**Extracted data entries**
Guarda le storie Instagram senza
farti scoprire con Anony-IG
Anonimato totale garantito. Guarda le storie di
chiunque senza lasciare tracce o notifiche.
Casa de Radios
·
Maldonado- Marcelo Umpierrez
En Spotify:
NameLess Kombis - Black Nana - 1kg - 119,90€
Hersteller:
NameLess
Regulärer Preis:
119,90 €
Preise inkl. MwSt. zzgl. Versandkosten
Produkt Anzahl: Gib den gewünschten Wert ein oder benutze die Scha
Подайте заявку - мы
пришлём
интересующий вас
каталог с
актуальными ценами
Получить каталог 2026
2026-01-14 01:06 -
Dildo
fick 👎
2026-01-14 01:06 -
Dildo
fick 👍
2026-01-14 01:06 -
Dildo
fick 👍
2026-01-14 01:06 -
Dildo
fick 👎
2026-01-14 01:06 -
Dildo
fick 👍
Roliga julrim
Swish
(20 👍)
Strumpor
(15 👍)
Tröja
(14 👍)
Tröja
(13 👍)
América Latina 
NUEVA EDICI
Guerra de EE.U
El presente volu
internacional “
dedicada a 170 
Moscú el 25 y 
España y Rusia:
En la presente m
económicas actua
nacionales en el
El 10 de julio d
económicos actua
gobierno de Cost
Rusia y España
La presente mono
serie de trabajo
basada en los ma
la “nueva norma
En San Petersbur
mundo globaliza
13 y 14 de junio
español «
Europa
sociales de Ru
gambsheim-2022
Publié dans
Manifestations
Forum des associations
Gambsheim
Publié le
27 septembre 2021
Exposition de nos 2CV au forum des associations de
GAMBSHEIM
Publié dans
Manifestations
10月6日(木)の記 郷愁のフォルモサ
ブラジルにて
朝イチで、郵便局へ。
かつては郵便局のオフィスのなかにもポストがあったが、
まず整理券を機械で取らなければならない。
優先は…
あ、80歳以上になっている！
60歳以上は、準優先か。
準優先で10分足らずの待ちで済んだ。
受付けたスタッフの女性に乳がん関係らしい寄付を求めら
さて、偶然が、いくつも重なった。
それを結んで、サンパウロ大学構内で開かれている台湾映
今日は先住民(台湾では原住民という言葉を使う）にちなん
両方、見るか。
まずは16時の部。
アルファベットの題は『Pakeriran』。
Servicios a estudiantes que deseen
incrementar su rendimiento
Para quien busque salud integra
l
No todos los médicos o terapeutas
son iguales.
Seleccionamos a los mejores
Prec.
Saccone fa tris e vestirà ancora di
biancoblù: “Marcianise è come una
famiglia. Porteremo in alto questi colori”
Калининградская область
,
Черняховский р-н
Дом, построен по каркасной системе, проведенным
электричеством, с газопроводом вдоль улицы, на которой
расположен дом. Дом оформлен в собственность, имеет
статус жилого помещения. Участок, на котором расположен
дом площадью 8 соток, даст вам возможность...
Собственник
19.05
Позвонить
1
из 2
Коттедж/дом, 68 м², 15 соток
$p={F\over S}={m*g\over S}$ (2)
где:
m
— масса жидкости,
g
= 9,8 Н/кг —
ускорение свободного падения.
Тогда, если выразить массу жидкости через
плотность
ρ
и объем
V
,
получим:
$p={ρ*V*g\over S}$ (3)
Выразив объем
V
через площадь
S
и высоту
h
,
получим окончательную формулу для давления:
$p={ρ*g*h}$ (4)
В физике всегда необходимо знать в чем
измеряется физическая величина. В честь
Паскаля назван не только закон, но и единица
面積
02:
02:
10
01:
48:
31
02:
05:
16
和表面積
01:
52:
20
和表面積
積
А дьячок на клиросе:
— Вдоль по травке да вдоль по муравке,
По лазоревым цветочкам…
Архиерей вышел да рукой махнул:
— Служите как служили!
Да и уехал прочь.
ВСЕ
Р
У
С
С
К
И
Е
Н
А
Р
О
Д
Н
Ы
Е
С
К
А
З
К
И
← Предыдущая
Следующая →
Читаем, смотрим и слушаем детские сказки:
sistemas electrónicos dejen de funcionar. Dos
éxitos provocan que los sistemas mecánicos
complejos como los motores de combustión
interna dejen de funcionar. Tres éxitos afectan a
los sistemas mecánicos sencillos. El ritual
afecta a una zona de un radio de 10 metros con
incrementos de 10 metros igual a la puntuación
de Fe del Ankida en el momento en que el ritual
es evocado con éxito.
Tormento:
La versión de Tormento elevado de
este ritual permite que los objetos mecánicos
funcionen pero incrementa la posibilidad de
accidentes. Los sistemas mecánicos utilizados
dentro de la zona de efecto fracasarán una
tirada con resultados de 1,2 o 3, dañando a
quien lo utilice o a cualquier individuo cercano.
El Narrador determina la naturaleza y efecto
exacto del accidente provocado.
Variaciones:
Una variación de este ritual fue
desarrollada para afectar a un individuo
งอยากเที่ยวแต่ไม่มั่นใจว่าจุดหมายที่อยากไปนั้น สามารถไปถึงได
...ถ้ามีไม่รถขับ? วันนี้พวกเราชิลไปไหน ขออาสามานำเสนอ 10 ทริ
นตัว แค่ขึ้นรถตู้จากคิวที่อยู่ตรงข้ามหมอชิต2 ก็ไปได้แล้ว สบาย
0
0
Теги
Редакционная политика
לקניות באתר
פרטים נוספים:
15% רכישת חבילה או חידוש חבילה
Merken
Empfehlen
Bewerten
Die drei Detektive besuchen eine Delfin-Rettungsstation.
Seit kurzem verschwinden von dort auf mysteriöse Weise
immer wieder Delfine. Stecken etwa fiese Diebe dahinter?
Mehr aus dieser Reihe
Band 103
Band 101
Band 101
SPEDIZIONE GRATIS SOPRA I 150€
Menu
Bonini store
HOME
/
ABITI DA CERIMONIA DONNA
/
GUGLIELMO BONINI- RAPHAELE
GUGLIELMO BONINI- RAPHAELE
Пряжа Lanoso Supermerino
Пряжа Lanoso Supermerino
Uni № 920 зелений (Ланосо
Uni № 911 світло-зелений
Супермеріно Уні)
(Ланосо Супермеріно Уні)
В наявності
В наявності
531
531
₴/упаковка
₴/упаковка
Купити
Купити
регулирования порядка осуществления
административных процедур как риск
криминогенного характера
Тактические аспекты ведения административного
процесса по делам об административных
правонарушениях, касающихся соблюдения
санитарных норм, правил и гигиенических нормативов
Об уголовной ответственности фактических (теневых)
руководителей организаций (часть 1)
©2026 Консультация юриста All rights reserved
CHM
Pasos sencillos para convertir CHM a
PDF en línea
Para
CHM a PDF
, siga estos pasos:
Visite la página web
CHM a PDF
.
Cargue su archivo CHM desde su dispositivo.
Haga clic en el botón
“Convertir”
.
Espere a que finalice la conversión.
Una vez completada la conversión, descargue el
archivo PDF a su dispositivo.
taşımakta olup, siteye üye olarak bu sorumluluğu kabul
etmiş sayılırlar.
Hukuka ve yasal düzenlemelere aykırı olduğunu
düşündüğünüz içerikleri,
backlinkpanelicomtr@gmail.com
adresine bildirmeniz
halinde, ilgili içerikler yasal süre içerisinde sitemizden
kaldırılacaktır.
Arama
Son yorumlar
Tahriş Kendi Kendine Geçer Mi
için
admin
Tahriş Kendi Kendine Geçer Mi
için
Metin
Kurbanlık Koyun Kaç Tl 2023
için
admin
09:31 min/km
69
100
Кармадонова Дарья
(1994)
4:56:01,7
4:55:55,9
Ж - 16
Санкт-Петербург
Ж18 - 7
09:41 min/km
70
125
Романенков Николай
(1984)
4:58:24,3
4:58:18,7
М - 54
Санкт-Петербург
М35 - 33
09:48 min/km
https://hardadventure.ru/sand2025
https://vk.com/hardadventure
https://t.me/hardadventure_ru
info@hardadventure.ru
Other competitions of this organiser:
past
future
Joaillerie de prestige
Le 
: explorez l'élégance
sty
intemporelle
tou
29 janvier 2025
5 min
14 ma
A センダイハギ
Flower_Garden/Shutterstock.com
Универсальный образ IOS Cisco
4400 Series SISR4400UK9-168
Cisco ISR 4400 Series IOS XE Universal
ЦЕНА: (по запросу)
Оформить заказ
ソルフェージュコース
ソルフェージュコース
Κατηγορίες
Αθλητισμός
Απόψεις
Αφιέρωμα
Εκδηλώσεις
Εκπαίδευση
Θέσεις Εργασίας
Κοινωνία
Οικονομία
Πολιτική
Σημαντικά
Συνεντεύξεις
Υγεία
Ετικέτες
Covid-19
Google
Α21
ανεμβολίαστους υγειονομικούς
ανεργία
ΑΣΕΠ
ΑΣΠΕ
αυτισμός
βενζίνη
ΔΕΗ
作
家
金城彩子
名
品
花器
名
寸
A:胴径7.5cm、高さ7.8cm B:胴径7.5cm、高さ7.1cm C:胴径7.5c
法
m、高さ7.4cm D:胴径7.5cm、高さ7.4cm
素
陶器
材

**EXERCISE BRIEF**
Among the lines above, please find those with "ritual" and copy them.

**ANSWER AREA**
los sistemas mecánicos sencillos. El ritual
de Fe del Ankida en el momento en que el ritual
este ritual permite que los objetos mecánicos
Una variación de este ritual fue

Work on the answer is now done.